> _Task description_: What are the lines from the top of the entries below through the line containing "isItemNotified: c"? Return them exactly, both ends included, without the pictures.

> _Given data_:
--------------------

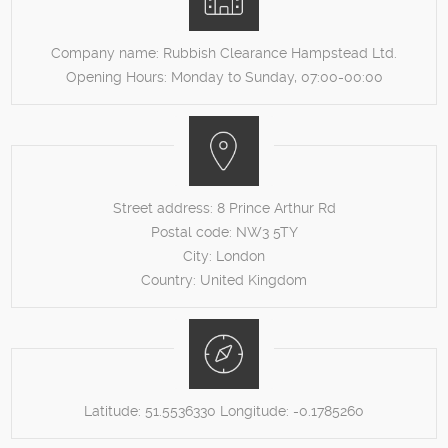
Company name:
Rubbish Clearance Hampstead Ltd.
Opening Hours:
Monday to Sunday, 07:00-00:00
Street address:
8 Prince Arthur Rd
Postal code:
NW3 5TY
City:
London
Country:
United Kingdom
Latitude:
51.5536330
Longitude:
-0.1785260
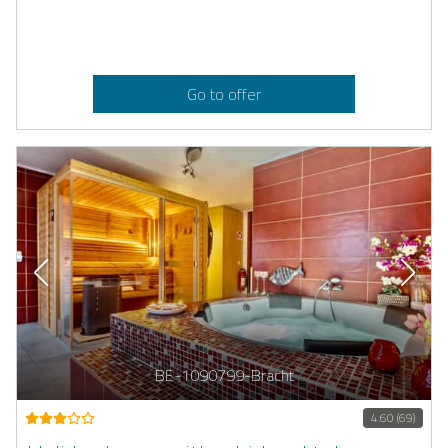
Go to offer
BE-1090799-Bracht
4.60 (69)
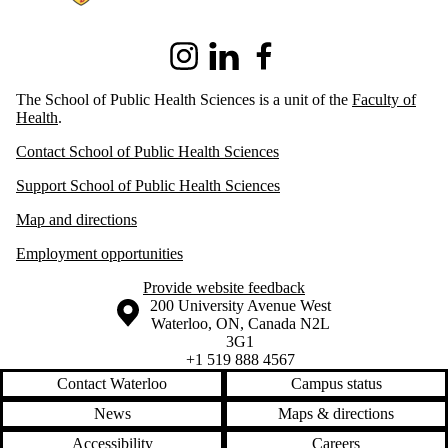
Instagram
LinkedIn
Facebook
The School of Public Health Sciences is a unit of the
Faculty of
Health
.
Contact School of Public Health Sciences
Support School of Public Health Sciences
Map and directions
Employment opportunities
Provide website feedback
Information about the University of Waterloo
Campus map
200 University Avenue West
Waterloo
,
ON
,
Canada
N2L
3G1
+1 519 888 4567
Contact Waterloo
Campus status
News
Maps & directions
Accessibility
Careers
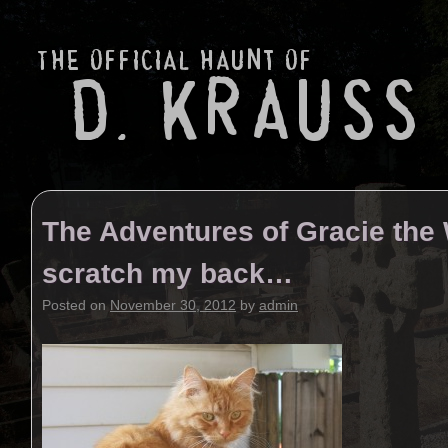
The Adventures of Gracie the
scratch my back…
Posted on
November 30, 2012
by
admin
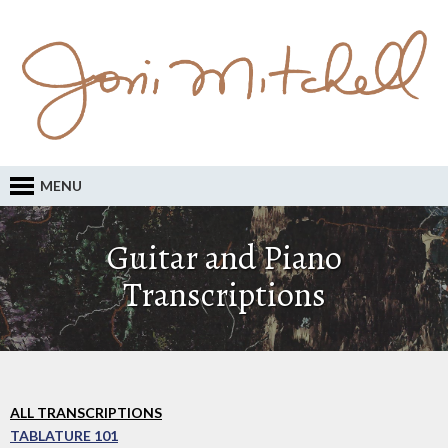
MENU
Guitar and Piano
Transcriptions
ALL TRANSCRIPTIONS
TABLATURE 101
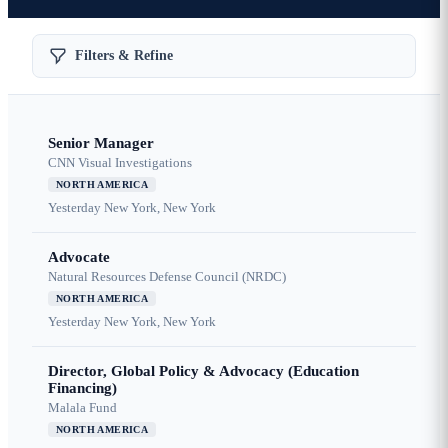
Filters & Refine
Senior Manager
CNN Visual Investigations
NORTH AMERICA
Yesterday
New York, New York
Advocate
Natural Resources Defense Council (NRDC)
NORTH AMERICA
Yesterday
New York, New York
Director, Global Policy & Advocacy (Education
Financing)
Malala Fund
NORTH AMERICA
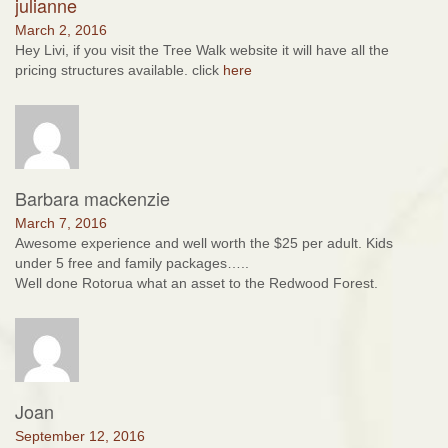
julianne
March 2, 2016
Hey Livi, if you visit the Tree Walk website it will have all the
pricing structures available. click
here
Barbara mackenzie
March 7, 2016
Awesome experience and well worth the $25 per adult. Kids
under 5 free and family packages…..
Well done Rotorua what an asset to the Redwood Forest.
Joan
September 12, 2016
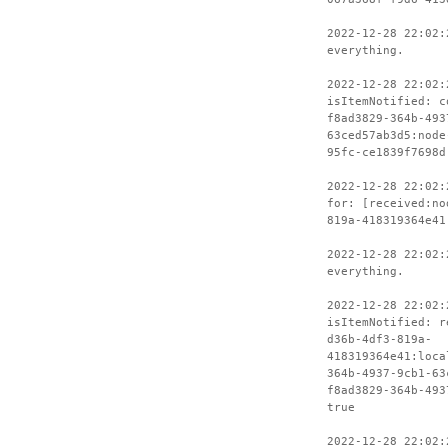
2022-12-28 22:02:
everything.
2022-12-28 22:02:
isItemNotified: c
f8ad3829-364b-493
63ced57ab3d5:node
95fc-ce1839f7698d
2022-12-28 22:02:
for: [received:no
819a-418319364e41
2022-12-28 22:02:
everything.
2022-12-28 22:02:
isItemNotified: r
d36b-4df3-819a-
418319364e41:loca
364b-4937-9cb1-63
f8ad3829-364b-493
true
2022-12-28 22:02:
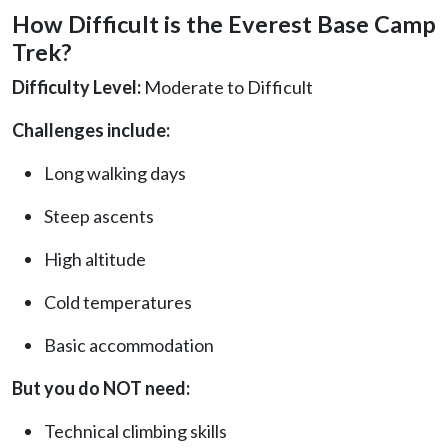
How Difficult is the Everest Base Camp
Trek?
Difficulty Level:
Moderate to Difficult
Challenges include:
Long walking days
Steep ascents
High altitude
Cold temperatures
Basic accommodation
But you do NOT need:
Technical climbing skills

--------------------

> _The completed task_:
Company name:
Rubbish Clearance Hampstead Ltd.
Opening Hours:
Monday to Sunday, 07:00-00:00
Street address:
8 Prince Arthur Rd
Postal code:
NW3 5TY
City:
London
Country:
United Kingdom
Latitude:
51.5536330
Longitude:
-0.1785260
Go to offer
BE-1090799-Bracht
4.60 (69)
Instagram
LinkedIn
Facebook
The School of Public Health Sciences is a unit of the
Faculty of
Health
.
Contact School of Public Health Sciences
Support School of Public Health Sciences
Map and directions
Employment opportunities
Provide website feedback
Information about the University of Waterloo
Campus map
200 University Avenue West
Waterloo
,
ON
,
Canada
N2L
3G1
+1 519 888 4567
Contact Waterloo
Campus status
News
Maps & directions
Accessibility
Careers
The Adventures of Gracie the
scratch my back…
Posted on
November 30, 2012
by
admin
MENU
Guitar and Piano
Transcriptions
ALL TRANSCRIPTIONS
TABLATURE 101
Filters & Refine
Senior Manager
CNN Visual Investigations
NORTH AMERICA
Yesterday
New York, New York
Advocate
Natural Resources Defense Council (NRDC)
NORTH AMERICA
Yesterday
New York, New York
Director, Global Policy & Advocacy (Education
Financing)
Malala Fund
NORTH AMERICA
julianne
March 2, 2016
Hey Livi, if you visit the Tree Walk website it will have all the
pricing structures available. click
here
Barbara mackenzie
March 7, 2016
Awesome experience and well worth the $25 per adult. Kids
under 5 free and family packages…..
Well done Rotorua what an asset to the Redwood Forest.
Joan
September 12, 2016
2022-12-28 22:02:
everything.
2022-12-28 22:02:
isItemNotified: c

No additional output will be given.